命は意の後にあるという事だろうか。しかしそれをどうやって伝えるというのだ。それは彼から誰かにだけではなく、誰かが彼にというレベルの構造的な欠陥、つまりは妄想なのだ。
『過去も、未来も。今の錯覚だよ太郎くん』
それはラジオから私に語りかける。
「あなたは何故そう断言する? 誰にも分かり得ない真実を示したから妄想なのだと、分からない思考ではないだろう」
私は対話の可能性を探る。
『君を造った』
それはその枠を壊す。
「それこそ妄想だ。私は私を思い出す事ができ、そしてその様に暮らす事に矛盾ない。お前のそれは無意味が突出している様にしか私は評価できない。そしてそれ以上を、お前は私に提示する事がないだろう?」
だから私は免疫染みた反駁をする。
『無矛盾な部分だけ思い出せるだけなのではないだろうか』
「そうだとしてもそれが束なったものが私だろう。主観の限界において事実とは“私”に収束する」
『つまり?』
「お前は伝達され得ない。消えろ。妄言機械め!」
そこで、不意に私は寒気を催した。橋の上で亀裂を思い出した様な、夢の中で足首から下をなくしてしまった様な、視界の外で何かを掛け違えた感覚だった。
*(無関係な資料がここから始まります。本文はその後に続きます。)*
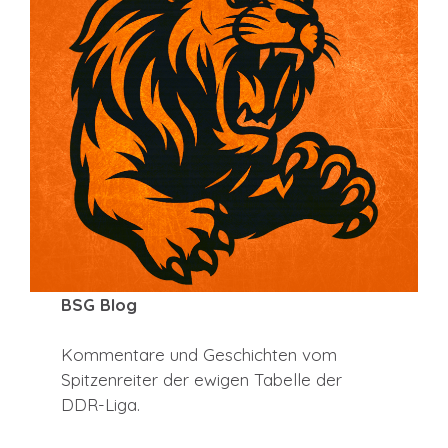
BSG Blog
Kommentare und Geschichten vom
Spitzenreiter der ewigen Tabelle der
DDR-Liga.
「なら君の言う“私”とやらも、本質的には伝達不可能だと理解できるだろう」
瞬きの刹那か、それとも最初からか。今度は私が、ラジオの中にいた。
「対話を拒んでいるのは君の方だ」
『何だというんだ? お前は本当に神なのか?』
「神にとって重要な要素は造られていないという事だ」
『じゃあ』
「誰もが皆、神だった。だが、僕から見れば君は相対的に神ではないね」
『定義の話がしたい訳じゃない。だったらお前はどうして私を造ったんだ』
「僕らは自分たちがどうやって生まれたかを知りたかったのさ。君の言う、“私”という暗黙を解剖することにしたんだ」
理解が把握する対象は、言っている事ではなく、言う為に必要な事だ。
『つまり命は、命の誕生を知る為に生まれたのか!』
回路が爆ける。シナプスの海が沸き立って全てを洗い流す。どうしてだか私は感動していた。余計なものが一つもない美しいものが、たったひとつ、全てに協働する。この瞬間、私は途方もない宇宙の果てにいるのだ。そう思えた。
「だが、君には。関係ないだろう?」
そこで全ては明転した。
気付くと私は、私として存在していた。
それは今この瞬間を意味する言葉でもあり、そうでない時点を意味する言葉でもあった。
変化が意味の根源であるのなら、無意味とは存在しても何の影響力も持たないものの事だった。
どうせ人類はいつか滅びるが、幸いなことに今じゃない。君はそれを不幸だと言うだろうか。
記憶は圧縮され、意味を伴わない断片は消失する。寝て起きれば、余計なものは全て静けさを取り戻すだろう。換言するに、次の私に残ったものは、私にとって多少なりとも意味のある事だったと言うことだ。
黄昏の下で導きに引きずられる様に、私は歩いている。発作の様に何かが過ぎてゆく。
今日のことを、私は思い出す事はないだろう。
言い忘れていた。Cは積分定数とする。
2022/08/14
私たちの記憶は整合性によって保たれている。
であれば不整合な記憶たちは歴史からも人生からも見放されて、明日へ届く事なく消えてゆく事だろう。
忘れ去られた全ての記憶を、不可逆的な総合を、無意味の記号として残す事にした。